# Aspen doing...



## malluver1005 (Nov 15, 2009)

one of the things he's a pro at...digging!!!























Giving you his irresistible puppy eyes










One happy, smiling dog


----------



## DaneMama (Jun 27, 2008)

Aspen is such a handsome boy! He and Shiloh would make a good couple :wink:


----------



## malluver1005 (Nov 15, 2009)

danemama08 said:


> He and Shiloh would make a good couple :wink:


They definitely would... :biggrin:


----------



## Ania's Mommy (Feb 8, 2009)

Ohhh Aspen. :tongue: <3 <3 <3

He's probably the cleanest dirty dog I've ever seen!


----------



## monkeys23 (Dec 8, 2010)

He's so pretty!


----------



## spookychick13 (Jan 26, 2010)

There is NO WAY I could resist those puppy eyes.

No way.

He is so handsome.


----------



## luvMyBRT (Mar 8, 2010)

He looks so happy and satisfied! :biggrin: I love his smile.


----------



## malluver1005 (Nov 15, 2009)

saraj2878 said:


> He looks so happy and satisfied! :biggrin: I love his smile.

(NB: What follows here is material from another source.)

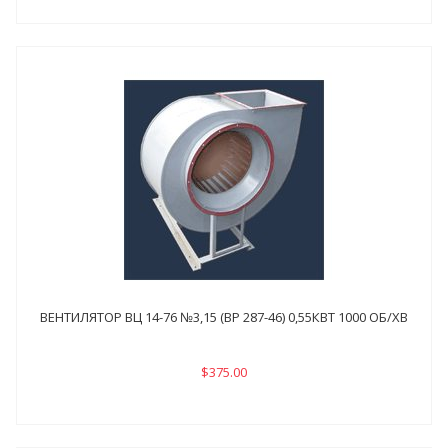
ВЕНТИЛЯТОР ВЦ 14-76 №3,15 (ВР 287-46) 0,55КВТ 1000 ОБ/ХВ
$375.00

Yeah, satisfied that he dug a ginormous hole in about a minute LOL!!!


----------



## malluver1005 (Nov 15, 2009)

spookychick13 said:


> There is NO WAY I could resist those puppy eyes.
> 
> No way.


It's very hard to resist LOL. Especially when he begs for food. :biggrin:


----------



## luvMyBRT (Mar 8, 2010)

malluver1005 said:


> Yeah, satisfied that he dug a ginormous hole in about a minute LOL!!!


Yup! I knew it! :biggrin: Silly boy. Duncan once dug a BIG hole. He was covered in mud and I had a huge mess to clean up. He was very satisfied with himself as well....had that same look as Aspen. The turds. :biggrin:

And, BTW, I really like his collar! :smile:


----------



## ann g (May 6, 2010)

malluver1005 said:


> Yeah, satisfied that he dug a ginormous hole in about a minute LOL!!!


Digging - Thats ok lol, thats why they sell big bags of topsoil, to fill those holes in.


----------



## malluver1005 (Nov 15, 2009)

ann g said:


> Digging - Thats ok lol, thats why they sell big bags of topsoil, to fill those holes in.


He's got his own area in the yard where he is allowed to dig. But this time he crossed the line lol. :biggrin:


----------